Exercise: The reply must repeat each entry exactly and contain no pictures.

Records Block Start

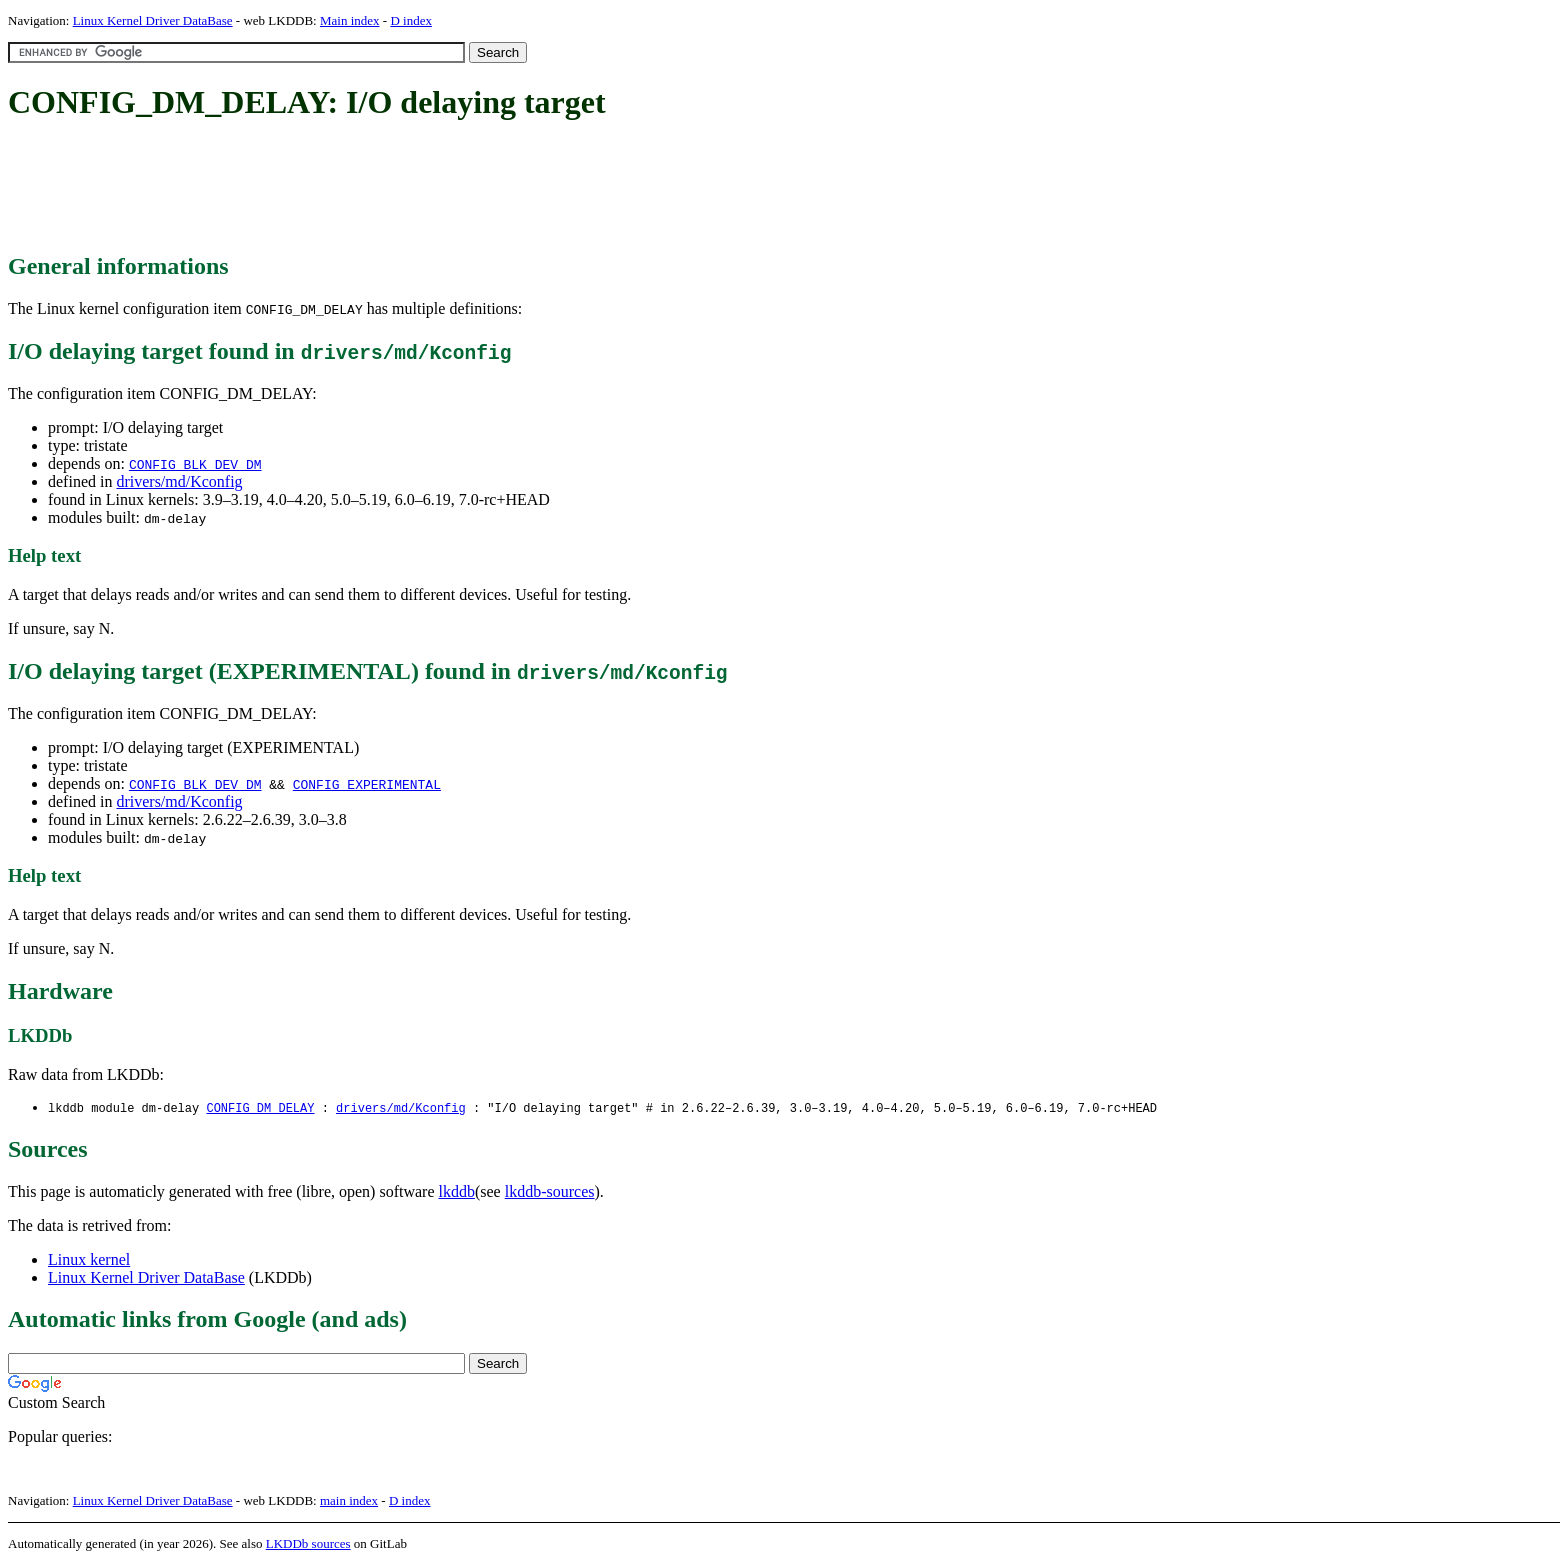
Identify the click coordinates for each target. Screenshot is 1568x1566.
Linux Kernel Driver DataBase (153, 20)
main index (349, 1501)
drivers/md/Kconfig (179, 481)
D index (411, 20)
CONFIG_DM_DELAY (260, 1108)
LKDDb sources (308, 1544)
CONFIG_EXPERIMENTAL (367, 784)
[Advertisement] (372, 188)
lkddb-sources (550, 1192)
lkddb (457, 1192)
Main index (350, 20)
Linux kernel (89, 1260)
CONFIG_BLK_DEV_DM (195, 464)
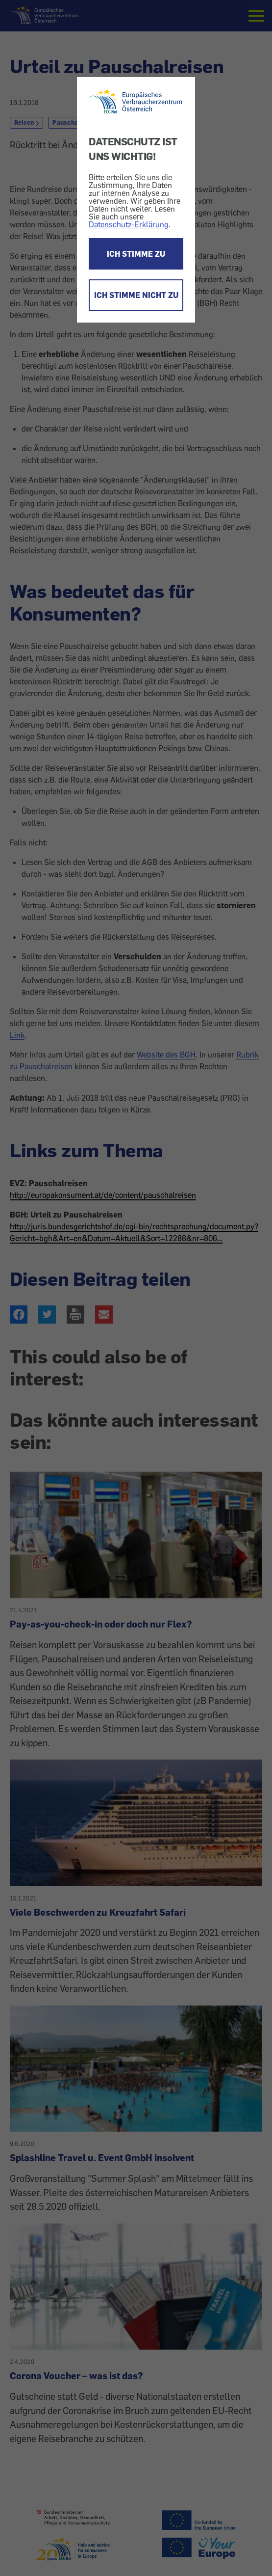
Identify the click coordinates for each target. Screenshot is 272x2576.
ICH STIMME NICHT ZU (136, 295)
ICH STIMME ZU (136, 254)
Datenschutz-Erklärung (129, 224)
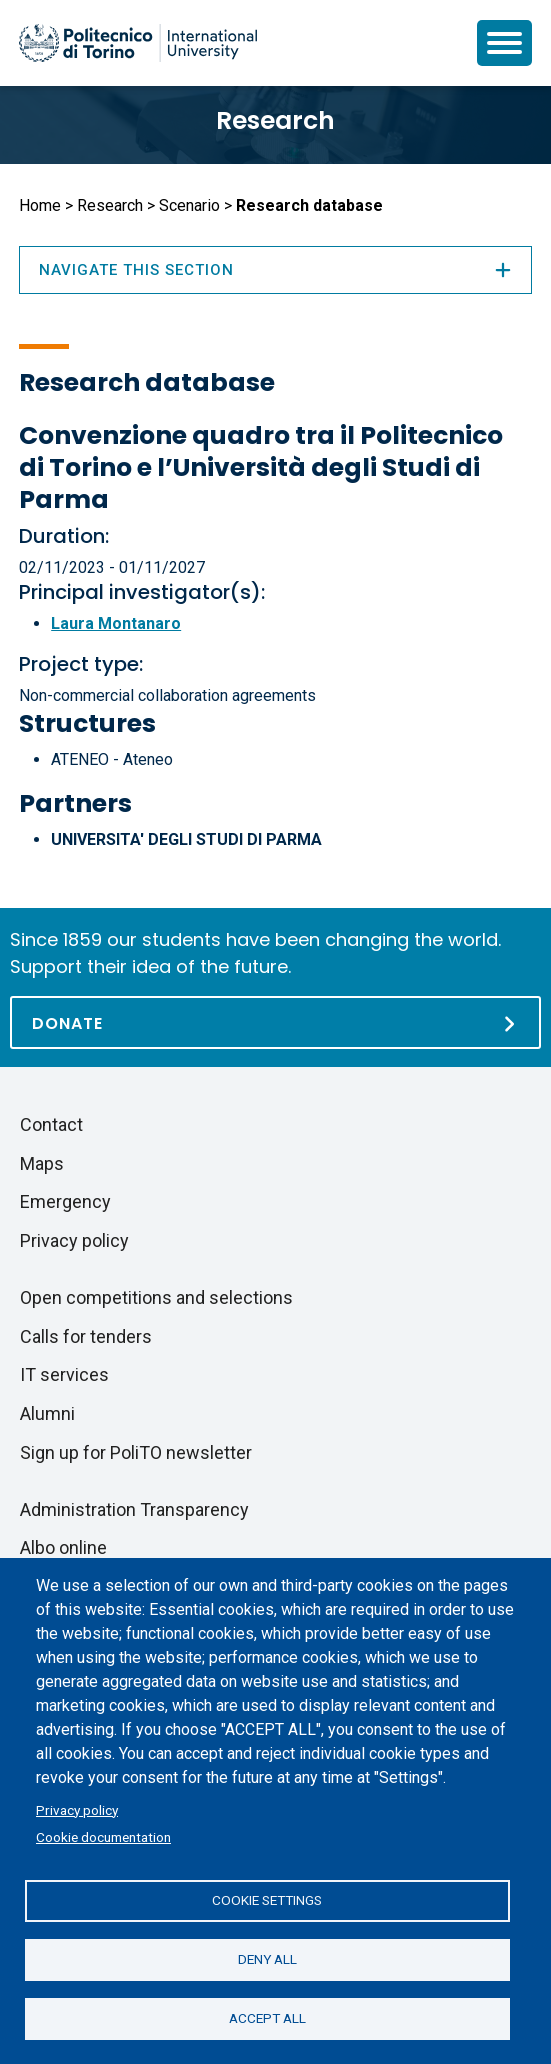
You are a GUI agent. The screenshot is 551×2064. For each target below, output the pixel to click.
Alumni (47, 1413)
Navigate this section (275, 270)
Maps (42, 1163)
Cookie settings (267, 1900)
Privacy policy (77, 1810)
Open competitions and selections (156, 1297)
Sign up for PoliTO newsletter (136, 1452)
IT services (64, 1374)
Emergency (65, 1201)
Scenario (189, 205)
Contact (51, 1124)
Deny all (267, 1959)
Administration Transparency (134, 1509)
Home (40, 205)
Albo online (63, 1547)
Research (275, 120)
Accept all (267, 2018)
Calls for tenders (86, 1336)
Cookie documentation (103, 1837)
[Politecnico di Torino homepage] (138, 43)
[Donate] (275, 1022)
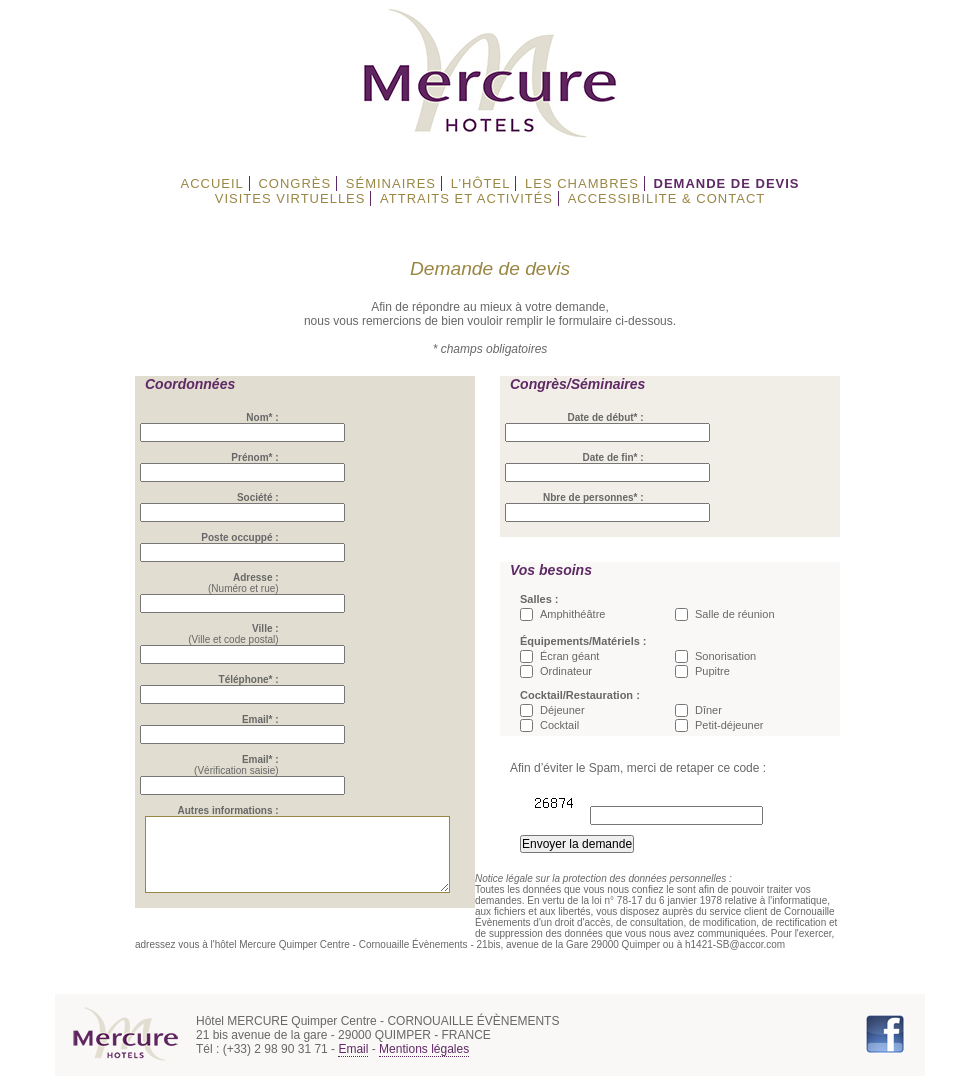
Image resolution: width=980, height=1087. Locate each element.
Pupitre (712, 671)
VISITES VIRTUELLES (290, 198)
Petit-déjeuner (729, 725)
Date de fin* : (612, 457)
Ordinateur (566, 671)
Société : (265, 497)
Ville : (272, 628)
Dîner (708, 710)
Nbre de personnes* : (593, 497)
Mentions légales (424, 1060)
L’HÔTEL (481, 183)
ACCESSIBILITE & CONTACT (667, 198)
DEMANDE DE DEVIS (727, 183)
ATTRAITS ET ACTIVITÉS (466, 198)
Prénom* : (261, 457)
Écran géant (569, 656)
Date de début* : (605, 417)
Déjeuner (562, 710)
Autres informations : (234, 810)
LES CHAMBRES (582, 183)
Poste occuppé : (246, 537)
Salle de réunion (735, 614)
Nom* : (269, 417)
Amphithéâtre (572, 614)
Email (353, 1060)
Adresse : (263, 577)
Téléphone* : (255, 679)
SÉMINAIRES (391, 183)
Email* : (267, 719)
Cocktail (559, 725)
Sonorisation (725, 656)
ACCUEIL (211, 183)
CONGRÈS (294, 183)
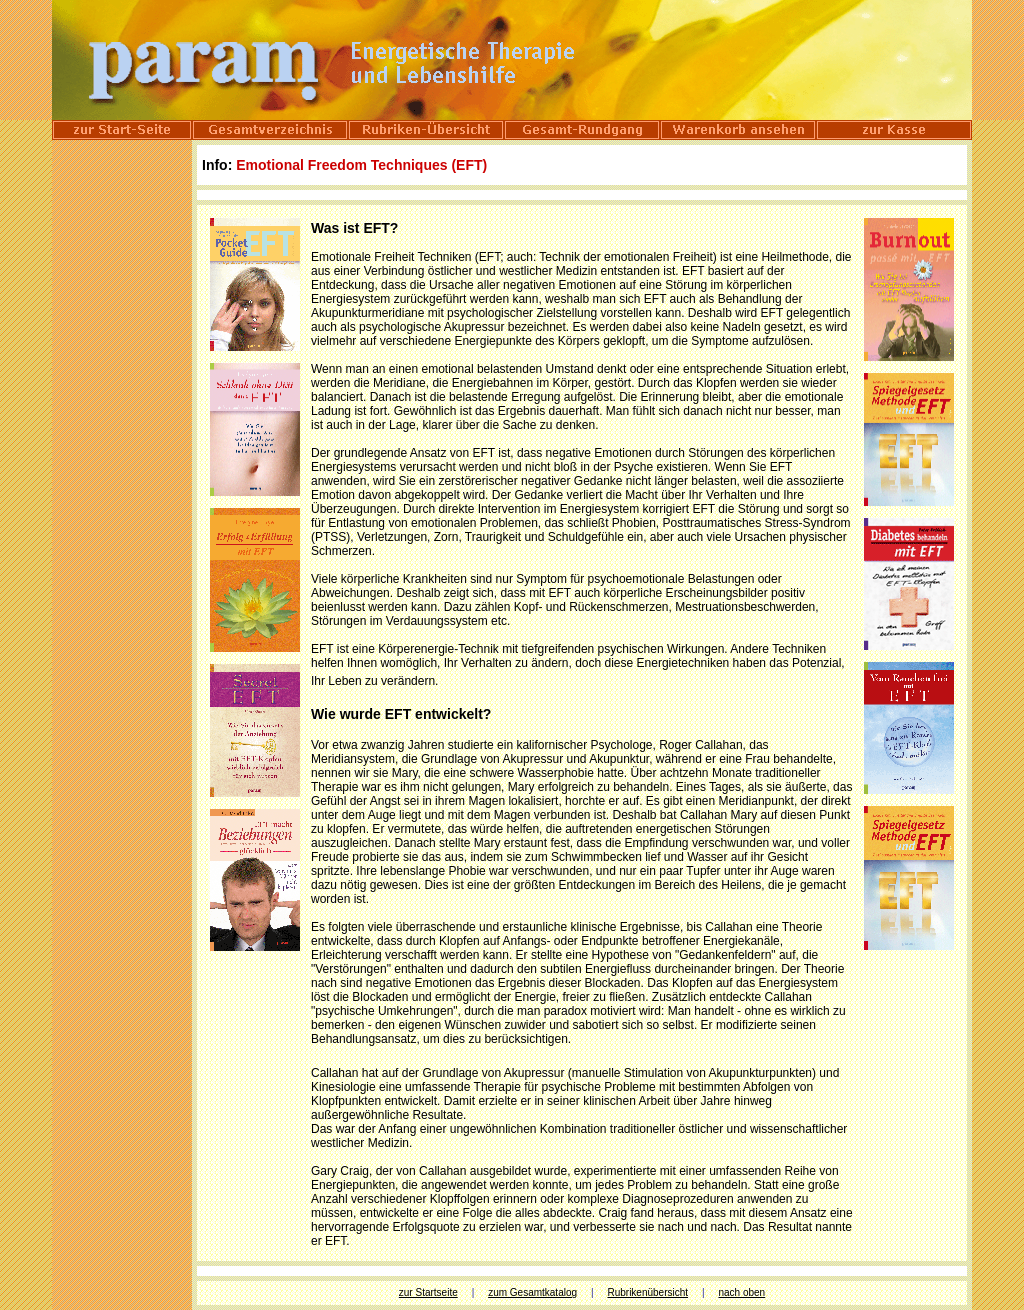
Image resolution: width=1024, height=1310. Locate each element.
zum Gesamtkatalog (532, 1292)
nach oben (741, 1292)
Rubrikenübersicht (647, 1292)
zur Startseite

Records Block End

Written response:
Identify the click coordinates for each target. Screenshot is 1568x1566.
Linux Kernel Driver DataBase (153, 20)
main index (349, 1501)
drivers/md/Kconfig (179, 481)
D index (411, 20)
CONFIG_DM_DELAY (260, 1108)
LKDDb sources (308, 1544)
CONFIG_EXPERIMENTAL (367, 784)
[Advertisement] (372, 188)
lkddb-sources (550, 1192)
lkddb (457, 1192)
Main index (350, 20)
Linux kernel (89, 1260)
CONFIG_BLK_DEV_DM (195, 464)
Identify the click coordinates for each target. Screenshot is 272x2576.
ICH STIMME NICHT ZU (136, 295)
ICH STIMME ZU (136, 254)
Datenschutz-Erklärung (129, 224)
You are a GUI agent. The screenshot is 551×2064. For each target below, output the pixel to click.
Alumni (47, 1413)
Navigate this section (275, 270)
Maps (42, 1163)
Cookie settings (267, 1900)
Privacy policy (77, 1810)
Open competitions and selections (156, 1297)
Sign up for PoliTO newsletter (136, 1452)
IT services (64, 1374)
Emergency (65, 1201)
Scenario (189, 205)
Contact (51, 1124)
Deny all (267, 1959)
Administration Transparency (134, 1509)
Home (40, 205)
Albo online (63, 1547)
Research (275, 120)
Accept all (267, 2018)
Calls for tenders (86, 1336)
Cookie documentation (103, 1837)
[Politecnico di Torino homepage] (138, 43)
[Donate] (275, 1022)
Image resolution: width=980, height=1087. Locate each element.
Pupitre (712, 671)
VISITES VIRTUELLES (290, 198)
Petit-déjeuner (729, 725)
Date de fin* : (612, 457)
Ordinateur (566, 671)
Société : (265, 497)
Ville : (272, 628)
Dîner (708, 710)
Nbre de personnes* : (593, 497)
Mentions légales (424, 1060)
L’HÔTEL (481, 183)
ACCESSIBILITE & CONTACT (667, 198)
DEMANDE DE DEVIS (727, 183)
ATTRAITS ET ACTIVITÉS (466, 198)
Prénom* : (261, 457)
Écran géant (569, 656)
Date de début* : (605, 417)
Déjeuner (562, 710)
Autres informations : (234, 810)
LES CHAMBRES (582, 183)
Poste occuppé : (246, 537)
Salle de réunion (735, 614)
Nom* : (269, 417)
Amphithéâtre (572, 614)
Email (353, 1060)
Adresse : (263, 577)
Téléphone* : (255, 679)
SÉMINAIRES (391, 183)
Email* : (267, 719)
Cocktail (559, 725)
Sonorisation (725, 656)
ACCUEIL (211, 183)
CONGRÈS (294, 183)
Image resolution: width=1024, height=1310. Locate each element.
zum Gesamtkatalog (532, 1292)
nach oben (741, 1292)
Rubrikenübersicht (647, 1292)
zur Startseite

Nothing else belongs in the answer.